First of all, it should be clear for us that lack of planning leaves open more opportunities to have surprises and unexpected results, as pictured by the situation we just described. On the other hand, good planning helps us chart a course for doing things with greater probability for success, as it includes the anticipation of problems and solutions. While no plan is perfect, any plan is better than no plan.
Good procurement management is a key success factor in projects, and it must be assigned an appropriate planning process, according to the particular situation of the project we are dealing with.
According to the concepts and best practices promoted by the Project Management Institute, to plan procurement management for the project is the process of documenting project purchasing decisions, specifying the approach and identifying potential suppliers.
Thus, we must determine if external support is needed and, if so, we should plan what to buy, how to buy it, how much quantity and of what quality or characteristics is what we should buy, and when to do it, in addition to how we will formalize the agreements we may reach with potential suppliers of our requirements.
This planning process identifies those project needs which can be met better, or that must necessarily be met, by acquiring products, services, or results outside the project organization, as opposed to the needs of the project that can be resolved by the project team.
When the project obtains products, services, and results required for the development of the project, from outside the executing organization, the processes from Plan Procurement Management to Close Procurements are performed for each of the items to be procured. Thus, the Procurement Management Plan allows us to define how the next three procurement processes (Conduct-Control-Close) will be managed.
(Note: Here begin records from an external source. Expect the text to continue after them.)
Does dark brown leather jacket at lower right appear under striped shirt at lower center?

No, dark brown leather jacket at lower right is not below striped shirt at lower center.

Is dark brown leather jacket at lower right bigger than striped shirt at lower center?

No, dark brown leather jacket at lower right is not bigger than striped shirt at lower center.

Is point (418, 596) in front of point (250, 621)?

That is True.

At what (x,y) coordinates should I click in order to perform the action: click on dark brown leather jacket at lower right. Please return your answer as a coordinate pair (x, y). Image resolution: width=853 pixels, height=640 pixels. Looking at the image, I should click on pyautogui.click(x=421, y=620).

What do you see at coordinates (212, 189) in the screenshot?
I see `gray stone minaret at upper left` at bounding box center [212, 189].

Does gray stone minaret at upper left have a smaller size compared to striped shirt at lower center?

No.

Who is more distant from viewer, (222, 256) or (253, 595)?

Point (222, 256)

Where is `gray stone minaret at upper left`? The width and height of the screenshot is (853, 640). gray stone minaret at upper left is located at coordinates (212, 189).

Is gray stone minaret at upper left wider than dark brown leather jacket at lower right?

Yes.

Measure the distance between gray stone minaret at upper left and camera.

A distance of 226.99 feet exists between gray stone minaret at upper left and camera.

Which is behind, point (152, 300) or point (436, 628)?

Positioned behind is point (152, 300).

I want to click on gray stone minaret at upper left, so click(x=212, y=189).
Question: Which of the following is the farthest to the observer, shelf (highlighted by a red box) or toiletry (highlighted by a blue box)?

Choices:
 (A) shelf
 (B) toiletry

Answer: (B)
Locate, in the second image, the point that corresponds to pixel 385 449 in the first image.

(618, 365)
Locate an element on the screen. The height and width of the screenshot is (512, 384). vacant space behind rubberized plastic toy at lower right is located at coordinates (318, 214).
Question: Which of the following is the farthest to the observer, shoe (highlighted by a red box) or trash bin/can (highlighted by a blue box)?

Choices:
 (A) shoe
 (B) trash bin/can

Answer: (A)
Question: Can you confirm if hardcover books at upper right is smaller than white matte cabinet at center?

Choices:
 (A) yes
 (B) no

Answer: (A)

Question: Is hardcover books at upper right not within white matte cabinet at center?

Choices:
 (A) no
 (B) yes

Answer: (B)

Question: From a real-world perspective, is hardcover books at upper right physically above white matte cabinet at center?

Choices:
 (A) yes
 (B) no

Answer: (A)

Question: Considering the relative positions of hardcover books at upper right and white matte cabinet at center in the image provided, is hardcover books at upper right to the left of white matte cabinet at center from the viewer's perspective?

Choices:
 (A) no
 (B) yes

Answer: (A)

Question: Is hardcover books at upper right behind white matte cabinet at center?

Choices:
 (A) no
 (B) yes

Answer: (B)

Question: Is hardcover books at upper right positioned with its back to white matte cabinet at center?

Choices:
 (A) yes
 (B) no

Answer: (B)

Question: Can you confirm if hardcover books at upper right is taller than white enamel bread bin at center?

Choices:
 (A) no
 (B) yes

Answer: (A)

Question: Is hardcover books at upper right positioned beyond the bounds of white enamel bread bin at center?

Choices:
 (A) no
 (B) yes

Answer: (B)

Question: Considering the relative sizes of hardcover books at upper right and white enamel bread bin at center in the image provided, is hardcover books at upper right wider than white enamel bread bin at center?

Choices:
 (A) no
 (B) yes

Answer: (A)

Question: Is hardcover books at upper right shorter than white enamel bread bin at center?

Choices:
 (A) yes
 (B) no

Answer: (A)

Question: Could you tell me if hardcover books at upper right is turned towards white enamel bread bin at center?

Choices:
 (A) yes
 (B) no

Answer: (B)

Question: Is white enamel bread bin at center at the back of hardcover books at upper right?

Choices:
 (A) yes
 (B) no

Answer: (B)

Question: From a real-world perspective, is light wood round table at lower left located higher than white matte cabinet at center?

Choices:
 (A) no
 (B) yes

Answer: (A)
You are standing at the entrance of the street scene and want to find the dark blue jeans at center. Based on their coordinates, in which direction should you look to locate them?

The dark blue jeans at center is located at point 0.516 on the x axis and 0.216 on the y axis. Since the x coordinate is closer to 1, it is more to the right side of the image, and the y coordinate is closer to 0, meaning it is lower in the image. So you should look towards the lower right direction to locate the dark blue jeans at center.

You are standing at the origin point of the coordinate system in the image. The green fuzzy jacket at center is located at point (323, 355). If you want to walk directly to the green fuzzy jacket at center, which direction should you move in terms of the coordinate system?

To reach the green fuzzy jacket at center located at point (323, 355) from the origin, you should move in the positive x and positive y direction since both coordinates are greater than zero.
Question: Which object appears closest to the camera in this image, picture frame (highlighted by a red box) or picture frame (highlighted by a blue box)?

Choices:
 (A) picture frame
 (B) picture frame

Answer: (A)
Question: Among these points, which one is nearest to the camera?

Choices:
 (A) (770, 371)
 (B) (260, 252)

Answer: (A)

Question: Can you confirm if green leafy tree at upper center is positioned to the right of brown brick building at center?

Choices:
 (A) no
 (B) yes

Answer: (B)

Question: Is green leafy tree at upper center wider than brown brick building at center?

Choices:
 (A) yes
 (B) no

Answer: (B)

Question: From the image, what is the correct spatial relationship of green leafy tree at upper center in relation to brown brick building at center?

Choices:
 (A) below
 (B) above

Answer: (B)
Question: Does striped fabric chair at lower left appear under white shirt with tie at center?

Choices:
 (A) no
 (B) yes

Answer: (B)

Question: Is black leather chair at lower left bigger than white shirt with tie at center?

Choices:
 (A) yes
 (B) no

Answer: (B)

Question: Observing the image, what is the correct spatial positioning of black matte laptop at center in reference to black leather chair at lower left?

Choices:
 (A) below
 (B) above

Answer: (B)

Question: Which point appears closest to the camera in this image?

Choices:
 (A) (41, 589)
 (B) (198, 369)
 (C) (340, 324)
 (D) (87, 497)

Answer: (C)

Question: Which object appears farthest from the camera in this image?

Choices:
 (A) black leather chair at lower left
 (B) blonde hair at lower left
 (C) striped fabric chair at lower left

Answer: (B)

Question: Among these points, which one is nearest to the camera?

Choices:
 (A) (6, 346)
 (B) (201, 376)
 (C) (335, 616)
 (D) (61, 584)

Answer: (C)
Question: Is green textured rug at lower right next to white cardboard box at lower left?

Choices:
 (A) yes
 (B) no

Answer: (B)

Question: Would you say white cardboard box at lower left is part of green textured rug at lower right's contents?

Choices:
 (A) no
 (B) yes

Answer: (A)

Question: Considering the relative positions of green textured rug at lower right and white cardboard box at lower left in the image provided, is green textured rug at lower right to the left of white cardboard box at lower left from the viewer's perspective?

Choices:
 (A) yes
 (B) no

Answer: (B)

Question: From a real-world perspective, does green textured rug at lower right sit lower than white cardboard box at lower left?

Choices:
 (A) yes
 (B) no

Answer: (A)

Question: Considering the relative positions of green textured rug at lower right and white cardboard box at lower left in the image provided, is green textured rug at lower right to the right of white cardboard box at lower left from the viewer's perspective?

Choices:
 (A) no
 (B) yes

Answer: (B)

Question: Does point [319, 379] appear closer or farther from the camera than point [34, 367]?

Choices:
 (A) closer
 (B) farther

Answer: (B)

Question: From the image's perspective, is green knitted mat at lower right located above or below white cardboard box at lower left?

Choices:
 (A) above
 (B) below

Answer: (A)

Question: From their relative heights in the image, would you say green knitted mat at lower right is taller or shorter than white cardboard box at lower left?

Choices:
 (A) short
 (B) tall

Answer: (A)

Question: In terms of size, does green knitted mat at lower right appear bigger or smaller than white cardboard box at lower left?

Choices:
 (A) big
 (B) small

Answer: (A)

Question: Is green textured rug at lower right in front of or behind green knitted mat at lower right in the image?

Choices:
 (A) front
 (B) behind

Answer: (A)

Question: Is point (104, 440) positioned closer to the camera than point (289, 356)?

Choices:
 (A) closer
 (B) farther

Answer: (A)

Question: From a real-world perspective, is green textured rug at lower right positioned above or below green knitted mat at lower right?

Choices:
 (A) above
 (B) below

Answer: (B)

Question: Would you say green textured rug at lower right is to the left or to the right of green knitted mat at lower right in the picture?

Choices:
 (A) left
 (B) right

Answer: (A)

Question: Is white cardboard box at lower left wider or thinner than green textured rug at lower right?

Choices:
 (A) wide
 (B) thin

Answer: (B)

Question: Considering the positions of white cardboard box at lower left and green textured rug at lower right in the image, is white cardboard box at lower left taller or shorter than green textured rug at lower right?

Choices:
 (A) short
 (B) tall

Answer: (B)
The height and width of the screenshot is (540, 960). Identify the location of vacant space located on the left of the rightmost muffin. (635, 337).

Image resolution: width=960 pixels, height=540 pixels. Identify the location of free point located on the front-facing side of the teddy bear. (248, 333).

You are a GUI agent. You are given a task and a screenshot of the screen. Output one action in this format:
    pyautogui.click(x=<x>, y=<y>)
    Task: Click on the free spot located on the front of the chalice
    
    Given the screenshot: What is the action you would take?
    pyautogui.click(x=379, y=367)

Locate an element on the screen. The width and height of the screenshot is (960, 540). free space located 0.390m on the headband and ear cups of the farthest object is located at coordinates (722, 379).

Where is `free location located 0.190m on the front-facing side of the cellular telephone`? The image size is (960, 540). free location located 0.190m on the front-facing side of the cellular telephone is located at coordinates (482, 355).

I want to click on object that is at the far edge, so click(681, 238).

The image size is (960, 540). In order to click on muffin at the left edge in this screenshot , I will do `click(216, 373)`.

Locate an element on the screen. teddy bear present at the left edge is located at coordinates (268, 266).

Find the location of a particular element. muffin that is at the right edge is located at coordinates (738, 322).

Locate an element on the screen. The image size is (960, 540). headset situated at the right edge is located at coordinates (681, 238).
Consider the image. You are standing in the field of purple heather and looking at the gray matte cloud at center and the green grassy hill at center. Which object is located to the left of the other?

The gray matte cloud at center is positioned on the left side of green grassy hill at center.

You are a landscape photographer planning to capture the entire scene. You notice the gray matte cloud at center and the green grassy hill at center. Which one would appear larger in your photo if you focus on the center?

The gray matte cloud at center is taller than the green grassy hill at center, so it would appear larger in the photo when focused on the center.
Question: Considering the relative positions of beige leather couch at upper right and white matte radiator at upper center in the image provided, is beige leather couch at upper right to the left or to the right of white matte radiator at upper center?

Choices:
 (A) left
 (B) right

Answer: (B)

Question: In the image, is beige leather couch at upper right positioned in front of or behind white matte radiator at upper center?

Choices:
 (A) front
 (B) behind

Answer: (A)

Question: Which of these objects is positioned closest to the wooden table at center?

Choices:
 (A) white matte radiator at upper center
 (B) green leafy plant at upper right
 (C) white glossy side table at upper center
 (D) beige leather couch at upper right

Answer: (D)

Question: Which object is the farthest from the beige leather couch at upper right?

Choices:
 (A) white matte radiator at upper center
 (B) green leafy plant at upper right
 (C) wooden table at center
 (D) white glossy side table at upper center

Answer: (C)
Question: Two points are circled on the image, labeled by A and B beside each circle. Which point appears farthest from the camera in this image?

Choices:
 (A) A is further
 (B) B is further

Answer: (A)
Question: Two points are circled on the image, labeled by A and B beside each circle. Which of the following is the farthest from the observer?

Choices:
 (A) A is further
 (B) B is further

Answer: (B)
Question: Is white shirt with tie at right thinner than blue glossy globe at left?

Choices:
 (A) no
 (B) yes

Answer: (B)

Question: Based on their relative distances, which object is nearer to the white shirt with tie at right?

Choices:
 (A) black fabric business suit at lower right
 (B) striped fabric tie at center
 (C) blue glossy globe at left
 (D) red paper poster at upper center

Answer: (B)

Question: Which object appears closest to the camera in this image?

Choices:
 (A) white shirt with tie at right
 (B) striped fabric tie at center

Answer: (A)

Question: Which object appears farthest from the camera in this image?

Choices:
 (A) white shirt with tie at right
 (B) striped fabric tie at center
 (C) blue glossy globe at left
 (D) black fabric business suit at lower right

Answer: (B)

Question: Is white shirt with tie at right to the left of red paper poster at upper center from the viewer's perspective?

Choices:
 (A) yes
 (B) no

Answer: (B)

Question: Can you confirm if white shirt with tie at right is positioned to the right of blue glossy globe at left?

Therefore, just as it should be obvious that the lack of proper planning leaves open more opportunities to have surprises and unexpected results, it should also be clear for us that a good Procurement Management Plan will allow us to identify items for which acquisition outside the project is necessary or desirable, and will help us establish a “roadmap” to guide us during the contracting, execution and acceptance of such items, as well as for managing the associated risks, all of which will contribute to the overall success of the project.